The histogram above is more informative than expected prior to its creation. Ultimately, it shows that the data is normally distributed enough for a student t-test to test the null hypothesis that the male and female subgroups have identical average values. In this case, the averages of the rates that the groups succeed in satisfying the CDC's preventative measures requirements. Furthermore, the data shows that the male participants generally meet the CDC preventative measures guidelines than the female participants.

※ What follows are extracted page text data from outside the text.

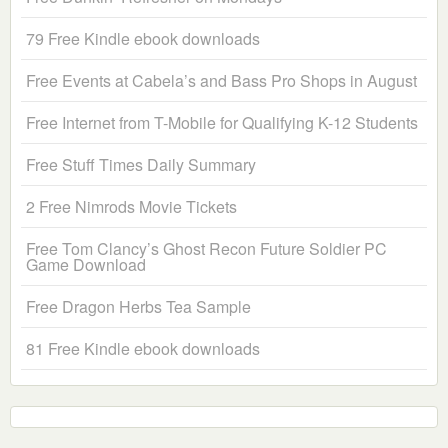
79 Free Kindle ebook downloads
Free Events at Cabela’s and Bass Pro Shops in August
Free Internet from T-Mobile for Qualifying K-12 Students
Free Stuff Times Daily Summary
2 Free Nimrods Movie Tickets
Free Tom Clancy’s Ghost Recon Future Soldier PC
Game Download
Free Dragon Herbs Tea Sample
81 Free Kindle ebook downloads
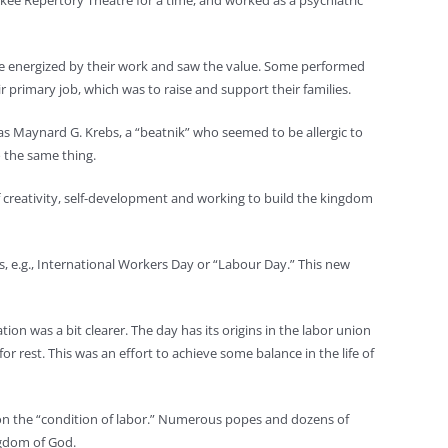
aukee Repertory Theatre for a time, and worked as a psychiatric
were energized by their work and saw the value. Some performed
primary job, which was to raise and support their families.
as Maynard G. Krebs, a “beatnik” who seemed to be allergic to
o the same thing.
 creativity, self-development and working to build the kingdom
, e.g., International Workers Day or “Labour Day.” This new
on was a bit clearer. The day has its origins in the labor union
rest. This was an effort to achieve some balance in the life of
l on the “condition of labor.” Numerous popes and dozens of
ngdom of God.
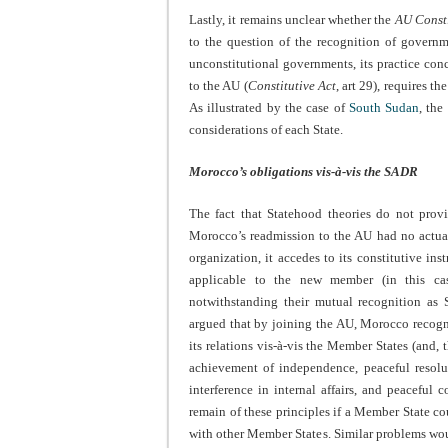
Lastly, it remains unclear whether the
AU Consti
to the question of the recognition of governm
unconstitutional governments, its practice con
to the AU (
Constitutive Act
, art 29), requires 
As illustrated by the case of
South Sudan
, the
considerations of each State.
Morocco’s obligations vis-à-vis the SADR
The fact that Statehood theories do not provi
Morocco’s readmission to the AU had no actual 
organization, it accedes to its constitutive i
applicable to the new member (in this ca
notwithstanding their mutual recognition as S
argued that by joining the AU, Morocco recogni
its relations vis-à-vis the Member States (and,
achievement of independence, peaceful resoluti
interference in internal affairs, and peaceful 
remain of these principles if a Member State co
with other Member States. Similar problems wou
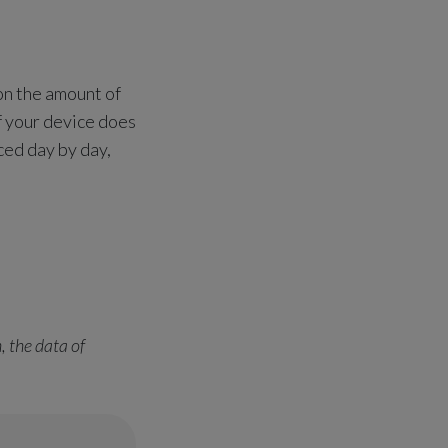
on the amount of
If your device does
ced day by day,
, the data of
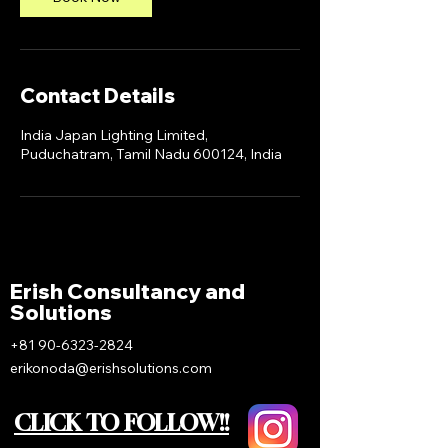
Contact Details
India Japan Lighting Limited,
Puduchatram, Tamil Nadu 600124, India
Erish Consultancy and
Solutions
+81 90-6323-2824
erikonoda@erishsolutions.com
CLICK TO FOLLOW!!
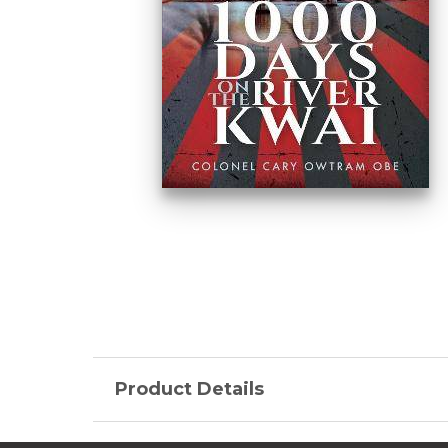
Product Details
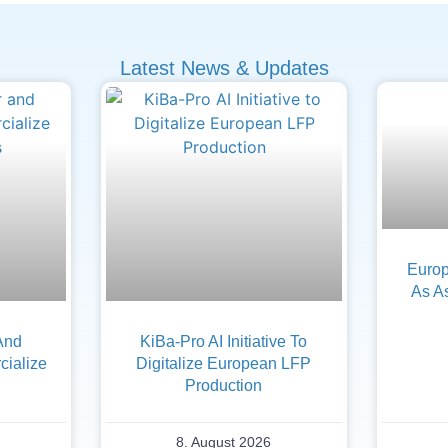
Latest News & Updates
Europ
As A
And
KiBa-Pro AI Initiative To
ialize
Digitalize European LFP
Production
8. August 2026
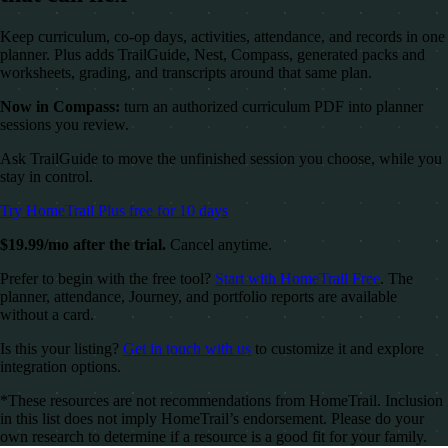
Keep curriculum, co-op days, activities, attendance, and records in one
planner. Plus adds TrailGuide, Nest, Compass, generated packs and
worksheets, grading, and transcripts around that same plan.
Now in Compass:
turn an authorized curriculum PDF into planner
sessions you review.
Ask TrailGuide to move the unfinished session you choose, while you
stay in control.
Try HomeTrail Plus free for 10 days
$19.99/mo after the trial.
Cancel anytime.
Prefer to begin with the free tool?
Start with HomeTrail Free
. The
planner, attendance, Journey, and portfolio reports are available
without a card.
Is this your listing?
Get in touch with us
to customize it and explore
integration options.
*These resources are not recommendations from HomeTrail. Inclusion
in this list does not imply HomeTrail’s endorsement. Please do your
own research to determine if a resource is a good fit for your family.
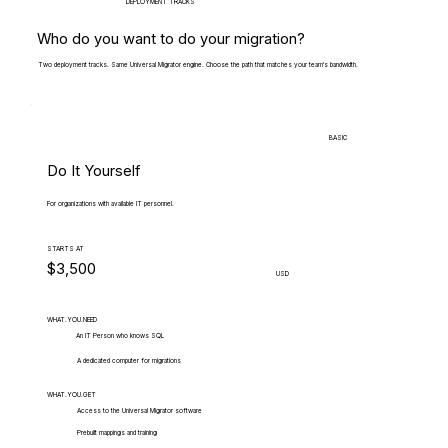
DEPLOYMENT TRACKS
Who do you want to do your migration?
Two deployment tracks. Same Universal Migrator engine. Choose the path that matches your team's bandwidth.
BASIC
Do It Yourself
For organizations with available IT personnel.
STARTS AT
$3,500
USD
WHAT.YOU.NEED
An IT Person who knows SQL
A dedicated computer for migrations
WHAT.YOU.GET
Access to the Universal Migrator software
Prebuilt mappings and training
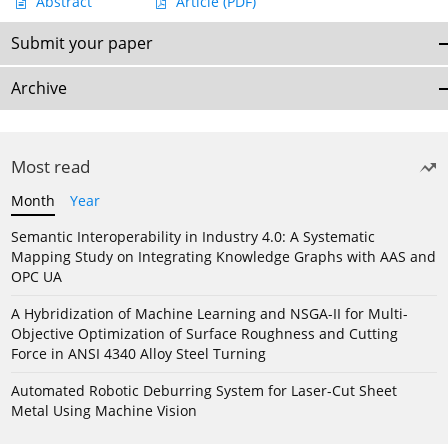
Abstract
Article
(PDF)
Submit your paper
Archive
Most read
Month
Year
Semantic Interoperability in Industry 4.0: A Systematic
Mapping Study on Integrating Knowledge Graphs with AAS and
OPC UA
A Hybridization of Machine Learning and NSGA-II for Multi-
Objective Optimization of Surface Roughness and Cutting
Force in ANSI 4340 Alloy Steel Turning
Automated Robotic Deburring System for Laser-Cut Sheet
Metal Using Machine Vision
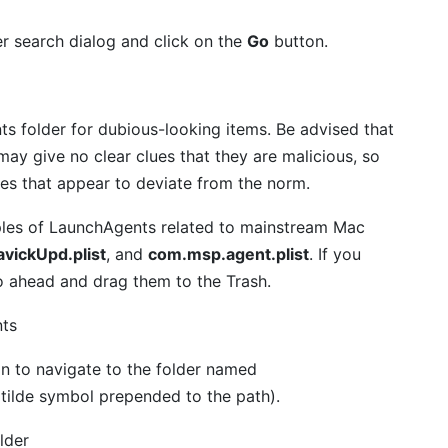
er search dialog and click on the
Go
button.
s folder for dubious-looking items. Be advised that
ay give no clear clues that they are malicious, so
ies that appear to deviate from the norm.
amples of LaunchAgents related to mainstream Mac
vickUpd.plist
, and
com.msp.agent.plist
. If you
 go ahead and drag them to the Trash.
n to navigate to the folder named
 tilde symbol prepended to the path).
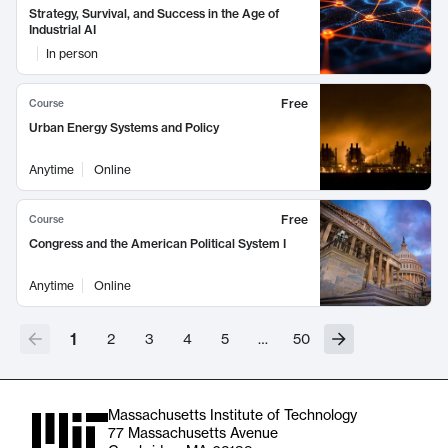
Strategy, Survival, and Success in the Age of
Industrial AI
In person
Free
Course
Urban Energy Systems and Policy
Anytime
Online
Free
Course
Congress and the American Political System I
Anytime
Online
1
2
3
4
5
…
50
Massachusetts Institute of Technology
77 Massachusetts Avenue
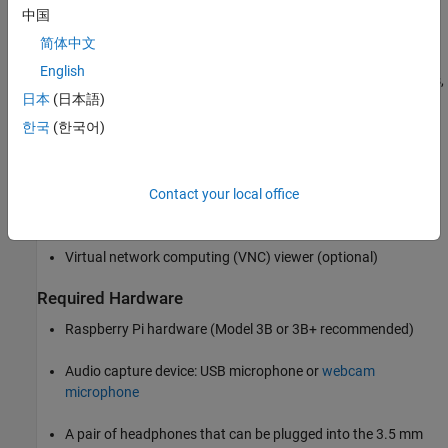
中国
delaying the signals using varying time periods, and then adding
them back together. This process simulates the effect of either
简体中文
increasing or decreasing the pitch depending on how the two
English
signals are delayed or overlapped. To ensure uniform power levels,
日本
(日本語)
the individual gains for the split signals must be modulated.
한국
(한국어)
Required Products
Raspberry Pi Blockset
Contact your local office
Audio Toolbox
Virtual network computing (VNC) viewer (optional)
Required Hardware
Raspberry Pi hardware (Model 3B or 3B+ recommended)
Audio capture device: USB microphone or
webcam
microphone
A pair of headphones that can be plugged into the 3.5 mm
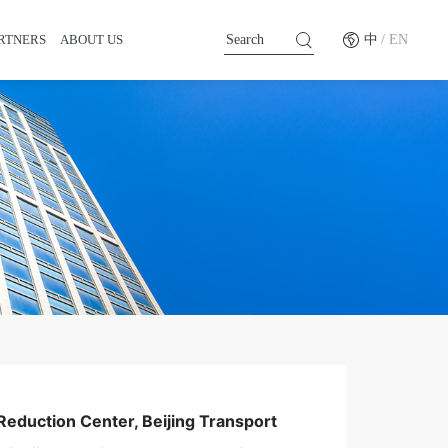
RTNERS
ABOUT US
中
/ EN
Reduction Center, Beijing Transport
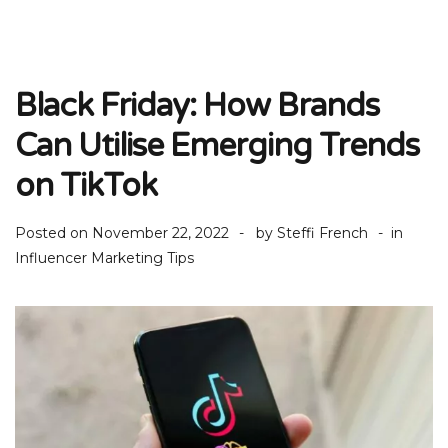
Black Friday: How Brands
Can Utilise Emerging Trends
on TikTok
Posted on
November 22, 2022
by
Steffi French
in
Influencer Marketing Tips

COREW - Signifies females  
COREM - Signifies males

In [None]:
# Grouped data by gender, then state
# Taken arithmetic mean of the DataValue column
# Looking at DataValue for man and women by state 

mean_for_men = agg_men.mean()['DataValue']
mean_for_women = agg_women.mean()['DataValue']

In [None]:
# Importing statistics functions from scipy for the hypothesis testing
from scipy.stats import ttest_ind
from scipy.special import logsumexp

In [None]:
# Creating list objects out of series objects
men_list = list(mean_for_men)
women_list = list(mean_for_women)

In [None]:
# Creating function that iterates over each item of a list and inserts the log sum of exponential of item
# Function returns the newly generated list
def logsums(means):
    a_list = []
    for x in range(len(means)):
        a_list.append(logsumexp(means[x]))
    return a_list

In [None]:
logs_men = logsums(mean_for_men)
logs_women = logsums(mean_for_women)

In [None]:
# Performing student t-test against the aggregated female and male groups' prevention rates
t_stat, p = ttest_ind(logs_men, logs_women)
print(f't={t_stat}, p={p}')

The p-value for this student t-test < 0.05. Therefore, we fail to reject the null hypothesis that the averages of the rates of men and women satisfying the CDC's preventative measures guidelines are identical.